RECORDS:
"""

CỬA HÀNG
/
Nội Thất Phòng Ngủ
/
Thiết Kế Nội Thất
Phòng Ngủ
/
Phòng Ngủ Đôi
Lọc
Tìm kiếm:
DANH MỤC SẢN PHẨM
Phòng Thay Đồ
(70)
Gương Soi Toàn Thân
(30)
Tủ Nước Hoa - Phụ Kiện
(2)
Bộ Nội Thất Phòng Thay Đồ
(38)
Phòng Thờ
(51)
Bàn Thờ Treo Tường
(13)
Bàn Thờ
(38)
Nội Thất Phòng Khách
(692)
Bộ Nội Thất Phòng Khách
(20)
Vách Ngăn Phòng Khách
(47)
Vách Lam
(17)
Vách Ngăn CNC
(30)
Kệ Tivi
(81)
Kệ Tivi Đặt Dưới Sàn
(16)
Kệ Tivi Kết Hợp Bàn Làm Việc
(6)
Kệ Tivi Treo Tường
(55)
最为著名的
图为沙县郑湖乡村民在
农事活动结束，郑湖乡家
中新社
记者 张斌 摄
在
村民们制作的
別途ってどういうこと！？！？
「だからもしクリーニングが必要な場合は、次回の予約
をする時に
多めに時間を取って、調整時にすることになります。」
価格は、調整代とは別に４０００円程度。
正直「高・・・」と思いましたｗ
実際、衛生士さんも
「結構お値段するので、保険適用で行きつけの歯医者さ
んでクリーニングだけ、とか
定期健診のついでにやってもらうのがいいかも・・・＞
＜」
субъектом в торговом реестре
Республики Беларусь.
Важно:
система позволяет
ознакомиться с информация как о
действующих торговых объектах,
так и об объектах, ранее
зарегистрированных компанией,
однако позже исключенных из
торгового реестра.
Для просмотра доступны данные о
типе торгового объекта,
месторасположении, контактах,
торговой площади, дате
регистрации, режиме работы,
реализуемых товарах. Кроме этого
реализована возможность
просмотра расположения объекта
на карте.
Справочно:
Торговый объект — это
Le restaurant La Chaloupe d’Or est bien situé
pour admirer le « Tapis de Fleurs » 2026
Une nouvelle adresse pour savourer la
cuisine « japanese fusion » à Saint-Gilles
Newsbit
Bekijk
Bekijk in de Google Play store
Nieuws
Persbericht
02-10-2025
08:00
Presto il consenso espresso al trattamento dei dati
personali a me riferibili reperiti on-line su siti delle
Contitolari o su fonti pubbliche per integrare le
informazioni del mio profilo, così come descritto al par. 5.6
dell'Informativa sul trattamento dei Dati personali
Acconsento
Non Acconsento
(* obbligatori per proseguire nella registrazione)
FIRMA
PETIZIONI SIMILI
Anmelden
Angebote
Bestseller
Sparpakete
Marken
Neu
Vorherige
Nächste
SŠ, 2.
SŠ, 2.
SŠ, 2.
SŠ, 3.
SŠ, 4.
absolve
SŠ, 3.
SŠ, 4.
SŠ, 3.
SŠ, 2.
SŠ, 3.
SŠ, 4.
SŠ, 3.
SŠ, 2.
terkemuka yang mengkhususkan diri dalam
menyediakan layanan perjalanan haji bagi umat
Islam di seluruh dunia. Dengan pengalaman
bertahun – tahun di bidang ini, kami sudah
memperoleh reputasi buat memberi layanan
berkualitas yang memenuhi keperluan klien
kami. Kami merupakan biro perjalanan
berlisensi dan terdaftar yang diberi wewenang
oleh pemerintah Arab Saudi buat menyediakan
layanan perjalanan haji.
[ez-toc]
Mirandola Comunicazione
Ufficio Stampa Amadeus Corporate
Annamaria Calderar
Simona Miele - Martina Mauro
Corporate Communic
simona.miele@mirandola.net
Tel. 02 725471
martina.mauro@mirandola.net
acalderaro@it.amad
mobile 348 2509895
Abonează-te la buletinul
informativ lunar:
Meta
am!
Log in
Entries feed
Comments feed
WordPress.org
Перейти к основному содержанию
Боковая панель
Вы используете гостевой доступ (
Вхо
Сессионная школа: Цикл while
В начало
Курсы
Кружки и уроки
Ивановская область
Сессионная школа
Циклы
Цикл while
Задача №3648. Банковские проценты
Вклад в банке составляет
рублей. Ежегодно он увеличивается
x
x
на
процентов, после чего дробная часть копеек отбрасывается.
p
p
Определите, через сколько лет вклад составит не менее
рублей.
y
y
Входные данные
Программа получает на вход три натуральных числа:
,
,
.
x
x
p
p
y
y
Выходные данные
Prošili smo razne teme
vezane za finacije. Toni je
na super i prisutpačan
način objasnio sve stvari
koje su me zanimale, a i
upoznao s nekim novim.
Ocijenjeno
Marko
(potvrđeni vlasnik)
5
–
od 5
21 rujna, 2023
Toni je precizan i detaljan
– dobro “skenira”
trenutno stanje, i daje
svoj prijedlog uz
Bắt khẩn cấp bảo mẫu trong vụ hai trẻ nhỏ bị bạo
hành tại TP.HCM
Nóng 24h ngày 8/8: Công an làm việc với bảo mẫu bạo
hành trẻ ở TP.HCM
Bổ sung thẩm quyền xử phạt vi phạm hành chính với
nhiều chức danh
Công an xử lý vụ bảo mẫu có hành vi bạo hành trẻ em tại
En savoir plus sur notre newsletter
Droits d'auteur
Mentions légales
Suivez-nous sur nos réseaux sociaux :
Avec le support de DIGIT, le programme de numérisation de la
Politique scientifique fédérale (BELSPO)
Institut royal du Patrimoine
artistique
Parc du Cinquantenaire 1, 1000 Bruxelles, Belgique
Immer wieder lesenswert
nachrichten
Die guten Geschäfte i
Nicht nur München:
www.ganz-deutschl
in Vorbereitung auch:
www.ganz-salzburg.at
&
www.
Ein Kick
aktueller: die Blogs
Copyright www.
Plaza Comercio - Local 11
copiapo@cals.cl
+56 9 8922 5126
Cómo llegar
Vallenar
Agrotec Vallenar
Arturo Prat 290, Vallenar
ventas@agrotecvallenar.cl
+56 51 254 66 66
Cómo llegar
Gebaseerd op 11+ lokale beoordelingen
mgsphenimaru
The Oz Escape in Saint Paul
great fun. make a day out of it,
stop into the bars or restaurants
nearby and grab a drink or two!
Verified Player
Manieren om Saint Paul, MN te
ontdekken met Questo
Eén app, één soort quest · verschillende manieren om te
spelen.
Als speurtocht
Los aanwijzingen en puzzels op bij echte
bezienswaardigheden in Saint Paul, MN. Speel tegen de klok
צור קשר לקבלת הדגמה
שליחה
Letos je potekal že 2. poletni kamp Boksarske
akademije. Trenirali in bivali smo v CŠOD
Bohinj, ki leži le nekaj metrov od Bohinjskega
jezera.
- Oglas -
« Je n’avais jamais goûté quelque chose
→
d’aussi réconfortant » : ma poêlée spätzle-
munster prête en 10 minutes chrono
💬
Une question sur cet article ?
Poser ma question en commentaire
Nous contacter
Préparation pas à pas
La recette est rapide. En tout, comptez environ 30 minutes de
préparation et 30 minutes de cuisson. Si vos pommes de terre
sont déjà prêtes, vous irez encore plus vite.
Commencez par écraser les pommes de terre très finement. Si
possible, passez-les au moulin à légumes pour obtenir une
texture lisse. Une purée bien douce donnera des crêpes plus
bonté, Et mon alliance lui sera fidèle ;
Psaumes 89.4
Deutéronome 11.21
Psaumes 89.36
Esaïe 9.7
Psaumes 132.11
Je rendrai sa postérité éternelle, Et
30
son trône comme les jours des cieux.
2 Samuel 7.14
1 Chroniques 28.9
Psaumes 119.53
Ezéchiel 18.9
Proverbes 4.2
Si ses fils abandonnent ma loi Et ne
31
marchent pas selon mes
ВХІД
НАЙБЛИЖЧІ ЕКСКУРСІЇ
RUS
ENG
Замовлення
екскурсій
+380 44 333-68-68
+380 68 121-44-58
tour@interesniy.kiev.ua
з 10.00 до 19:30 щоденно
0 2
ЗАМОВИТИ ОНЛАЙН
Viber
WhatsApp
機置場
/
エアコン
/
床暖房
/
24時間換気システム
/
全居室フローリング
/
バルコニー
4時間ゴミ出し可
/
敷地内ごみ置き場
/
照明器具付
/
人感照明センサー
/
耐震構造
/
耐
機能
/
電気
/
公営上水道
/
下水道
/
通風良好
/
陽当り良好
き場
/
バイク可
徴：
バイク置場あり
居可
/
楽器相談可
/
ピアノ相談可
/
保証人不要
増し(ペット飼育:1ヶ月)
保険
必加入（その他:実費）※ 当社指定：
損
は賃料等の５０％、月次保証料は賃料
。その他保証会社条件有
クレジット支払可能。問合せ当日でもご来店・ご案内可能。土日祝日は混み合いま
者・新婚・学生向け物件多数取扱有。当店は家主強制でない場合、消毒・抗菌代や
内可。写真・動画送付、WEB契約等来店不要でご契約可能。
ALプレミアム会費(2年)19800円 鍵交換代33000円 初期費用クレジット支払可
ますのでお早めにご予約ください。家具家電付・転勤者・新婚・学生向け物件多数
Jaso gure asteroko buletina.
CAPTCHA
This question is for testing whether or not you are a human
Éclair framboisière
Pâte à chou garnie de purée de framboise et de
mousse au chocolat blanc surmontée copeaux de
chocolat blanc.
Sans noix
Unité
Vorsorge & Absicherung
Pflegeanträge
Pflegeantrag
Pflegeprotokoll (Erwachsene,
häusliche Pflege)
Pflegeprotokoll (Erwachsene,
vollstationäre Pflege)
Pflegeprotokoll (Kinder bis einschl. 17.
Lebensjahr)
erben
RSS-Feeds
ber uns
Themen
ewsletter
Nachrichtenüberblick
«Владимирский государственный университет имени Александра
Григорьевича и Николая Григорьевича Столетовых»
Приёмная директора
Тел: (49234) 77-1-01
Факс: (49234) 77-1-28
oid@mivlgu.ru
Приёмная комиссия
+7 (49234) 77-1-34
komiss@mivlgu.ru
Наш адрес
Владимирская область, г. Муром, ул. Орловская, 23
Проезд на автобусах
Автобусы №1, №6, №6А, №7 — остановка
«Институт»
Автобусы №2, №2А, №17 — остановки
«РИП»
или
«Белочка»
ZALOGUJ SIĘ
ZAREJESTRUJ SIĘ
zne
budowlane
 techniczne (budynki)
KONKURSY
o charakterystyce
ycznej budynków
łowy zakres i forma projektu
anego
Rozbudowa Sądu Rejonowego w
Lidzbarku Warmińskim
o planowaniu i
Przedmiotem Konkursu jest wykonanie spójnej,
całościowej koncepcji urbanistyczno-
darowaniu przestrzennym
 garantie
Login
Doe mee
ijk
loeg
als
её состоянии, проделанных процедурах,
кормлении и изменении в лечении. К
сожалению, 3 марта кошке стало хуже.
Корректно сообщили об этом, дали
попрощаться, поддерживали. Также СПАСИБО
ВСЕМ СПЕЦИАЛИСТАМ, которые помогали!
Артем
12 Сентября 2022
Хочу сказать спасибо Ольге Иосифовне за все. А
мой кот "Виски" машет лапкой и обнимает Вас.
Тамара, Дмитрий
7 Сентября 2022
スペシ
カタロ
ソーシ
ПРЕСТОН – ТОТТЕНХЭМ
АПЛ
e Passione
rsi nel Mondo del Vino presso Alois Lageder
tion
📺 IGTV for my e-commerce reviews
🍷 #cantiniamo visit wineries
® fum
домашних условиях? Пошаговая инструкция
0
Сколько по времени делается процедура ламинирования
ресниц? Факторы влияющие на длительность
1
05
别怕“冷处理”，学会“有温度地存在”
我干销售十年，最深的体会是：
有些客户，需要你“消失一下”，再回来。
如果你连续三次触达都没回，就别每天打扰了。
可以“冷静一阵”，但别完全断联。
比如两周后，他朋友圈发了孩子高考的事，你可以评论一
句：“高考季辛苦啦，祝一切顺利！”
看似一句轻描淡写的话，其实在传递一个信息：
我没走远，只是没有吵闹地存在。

"""

PROBLEM:
Above are some lines. Repeat exactly, and only, those from the line that has "Ezéchiel 18.9" through the line that has "内可。写真・動画送付、WEB契約等来店不要でご契約可能。".

THE COMPLETED TASK:
Ezéchiel 18.9
Proverbes 4.2
Si ses fils abandonnent ma loi Et ne
31
marchent pas selon mes
ВХІД
НАЙБЛИЖЧІ ЕКСКУРСІЇ
RUS
ENG
Замовлення
екскурсій
+380 44 333-68-68
+380 68 121-44-58
tour@interesniy.kiev.ua
з 10.00 до 19:30 щоденно
0 2
ЗАМОВИТИ ОНЛАЙН
Viber
WhatsApp
機置場
/
エアコン
/
床暖房
/
24時間換気システム
/
全居室フローリング
/
バルコニー
4時間ゴミ出し可
/
敷地内ごみ置き場
/
照明器具付
/
人感照明センサー
/
耐震構造
/
耐
機能
/
電気
/
公営上水道
/
下水道
/
通風良好
/
陽当り良好
き場
/
バイク可
徴：
バイク置場あり
居可
/
楽器相談可
/
ピアノ相談可
/
保証人不要
増し(ペット飼育:1ヶ月)
保険
必加入（その他:実費）※ 当社指定：
損
は賃料等の５０％、月次保証料は賃料
。その他保証会社条件有
クレジット支払可能。問合せ当日でもご来店・ご案内可能。土日祝日は混み合いま
者・新婚・学生向け物件多数取扱有。当店は家主強制でない場合、消毒・抗菌代や
内可。写真・動画送付、WEB契約等来店不要でご契約可能。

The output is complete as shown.